Monday, July 6, 2009

Remediation



“Ceci tuera cela: this book will destroy that building.” This remark was made by a priest in Victor Hugo’s novel Notre-Dame de Paris, 1482. A remark made by a priest meant not only that printing and literacy would undermine the authority of the church but also that “human thought…… would change its mode of expression, that the principal idea of each generation would no longer write itself with the same materials and in the same way, that the book of stone, so solid and durable, would give place to the book made of paper, yet, more solid and durable” (The Writing Space, 1). When we talk about remediation we are talking about taking something and putting it into a completely different medium and that medium will affect the way we select, reflect and deflect the information we obtain and retain. In our rapidly evolving technology, media is being remediated faster than we can keep up with.
It is hard to select one “thing” that we can talk about being remediated. We can start with the obvious, the newspaper. The newspaper is a staple of American history. Growing up watching my parents and grandparents reading the Sunday paper cover-to-cover is a fond memory of my childhood. While I do not recall ever reading a paper in its entirety, I do occasionally enjoy picking up one up from just to hold it in my hand and read without clicking a mouse to navigate my way to the story I wish to read. It may be that I grew up in a print dominated paradigm, prior to computers and Internet, and that may be why I prefer to “hold” that paper in my hand when I have the opportunity. I feel that we loose that sense of closure when we remediate a news article from print to the web. When reading text there is a beginning and ending to the article. On the web we can follow links in order to possibly find out further information on the topic. When we follow links our attention may be directed elsewhere. The author of the original text has thus lost his or her reader and the intended rhetorical situation. When we read a newspaper we have closure on the article. On the other hand, the printed text can no longer keep pace with the Internet. We are able to access breaking news as it happens on-line, where as it may be the following morning before we are able to read about it in print. We see many major newspapers folding, and we are reminded of how stone gave way to paper, that same paper is struggling not to give way to digital text.

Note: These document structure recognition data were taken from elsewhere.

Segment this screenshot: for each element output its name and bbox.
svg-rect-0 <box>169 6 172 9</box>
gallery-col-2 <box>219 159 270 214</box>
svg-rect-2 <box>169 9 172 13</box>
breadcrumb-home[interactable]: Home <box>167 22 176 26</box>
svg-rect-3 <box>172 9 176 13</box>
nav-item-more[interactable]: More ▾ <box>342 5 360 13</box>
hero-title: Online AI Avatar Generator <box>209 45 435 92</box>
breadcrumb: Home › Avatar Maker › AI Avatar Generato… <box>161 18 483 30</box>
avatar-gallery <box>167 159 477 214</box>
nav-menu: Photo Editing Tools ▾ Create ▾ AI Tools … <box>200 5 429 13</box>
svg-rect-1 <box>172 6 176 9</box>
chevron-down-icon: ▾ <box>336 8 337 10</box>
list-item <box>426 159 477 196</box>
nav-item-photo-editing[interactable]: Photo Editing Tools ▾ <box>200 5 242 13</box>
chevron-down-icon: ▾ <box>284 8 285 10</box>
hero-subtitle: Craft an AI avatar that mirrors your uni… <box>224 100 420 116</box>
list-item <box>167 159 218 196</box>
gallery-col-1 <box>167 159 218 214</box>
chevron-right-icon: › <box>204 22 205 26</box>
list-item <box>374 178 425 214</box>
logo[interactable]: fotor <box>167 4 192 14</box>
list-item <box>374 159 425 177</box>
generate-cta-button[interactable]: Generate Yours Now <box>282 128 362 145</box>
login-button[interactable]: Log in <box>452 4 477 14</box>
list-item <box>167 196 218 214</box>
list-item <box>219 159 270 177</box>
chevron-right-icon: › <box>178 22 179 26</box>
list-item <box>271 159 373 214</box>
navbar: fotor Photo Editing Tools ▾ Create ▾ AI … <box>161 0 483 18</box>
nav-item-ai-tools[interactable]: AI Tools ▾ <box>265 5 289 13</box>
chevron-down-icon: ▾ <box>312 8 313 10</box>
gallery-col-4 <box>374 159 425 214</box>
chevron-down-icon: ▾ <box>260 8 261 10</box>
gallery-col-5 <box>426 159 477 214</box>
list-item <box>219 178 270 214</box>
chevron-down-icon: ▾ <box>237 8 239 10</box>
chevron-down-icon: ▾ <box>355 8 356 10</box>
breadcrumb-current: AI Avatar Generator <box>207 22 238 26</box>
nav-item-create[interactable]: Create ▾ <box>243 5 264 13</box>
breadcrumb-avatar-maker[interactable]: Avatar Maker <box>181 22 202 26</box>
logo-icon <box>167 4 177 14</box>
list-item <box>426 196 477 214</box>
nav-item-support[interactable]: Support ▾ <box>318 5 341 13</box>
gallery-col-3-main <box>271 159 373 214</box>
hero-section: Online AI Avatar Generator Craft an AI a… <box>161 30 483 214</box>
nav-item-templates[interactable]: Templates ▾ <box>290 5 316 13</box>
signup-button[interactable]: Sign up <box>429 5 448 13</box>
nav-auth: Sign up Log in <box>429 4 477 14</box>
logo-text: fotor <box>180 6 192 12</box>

Print is not the only aspect of our lives that are being remediated. Remediation of the classroom is rapidly changing. This course is a hybrid, which combines face-to-face and on-line instruction. Other courses are 100% on-line. What does this mean for the future of classroom learning? Research is being proposed in the K-12 school systems in the US to create virtual classrooms. South Carolina has been on the fast-track to implement a “school of the future” in the very near future. With the recent budget cuts, some of the implementation has been drastically scaled back.

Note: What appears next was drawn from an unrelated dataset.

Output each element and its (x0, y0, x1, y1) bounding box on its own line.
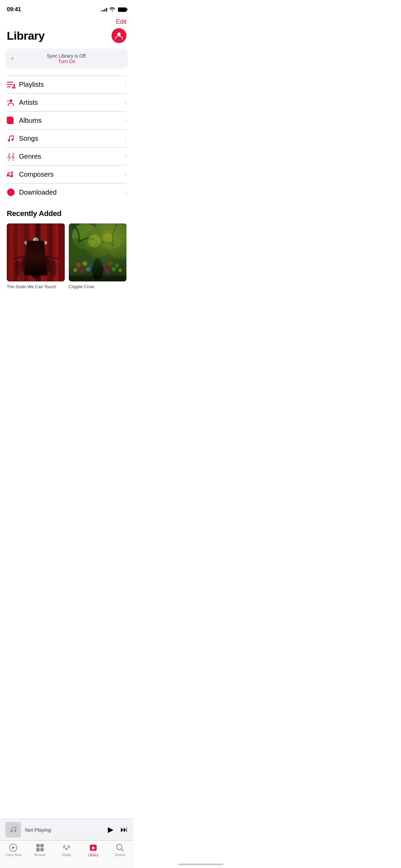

I have been working on a focus group in Anderson School District 4 on a School of the Future Project that I hope continues despite the budget cuts. This type of classroom is a 24-7 environment with amazing technology. I wanted to link a prototype, but the site is currently not operational (possibly shut down for the summer). I am pasting a picture of what the proposed classroom would resemble. Each child would develop his or her own avatar and participate real-time with the instructor and other classmates. This type of remediation would definitely engage the students, however; I feel the one-on-one, face-to-face interaction is necessary in education and for functioning in life in general. If we remove the interaction, do we not also remove a social component of ourselves?









Projected virtual classroom in 2012

As digital technology continues to evolve there are so many aspects of our lives that can be remediated. We no longer have to take our film from our camera and have it developed. We can upload our pictures directly from our camera to our Facebook accounts. Taking a pen a paper out to write a letter to a friend has been remediated to making posts to Facebook or Twitter. This remediation forces us to. The way we understand information comes from the source we receive it. We comprehend information differently when we get the information from a different medium.

References
Bolter, Jay David. The Writing Space: The Computer, Hypertext, and the History of Writing. Hillsdale, NJ: L. Erlbaum Associates, 1991.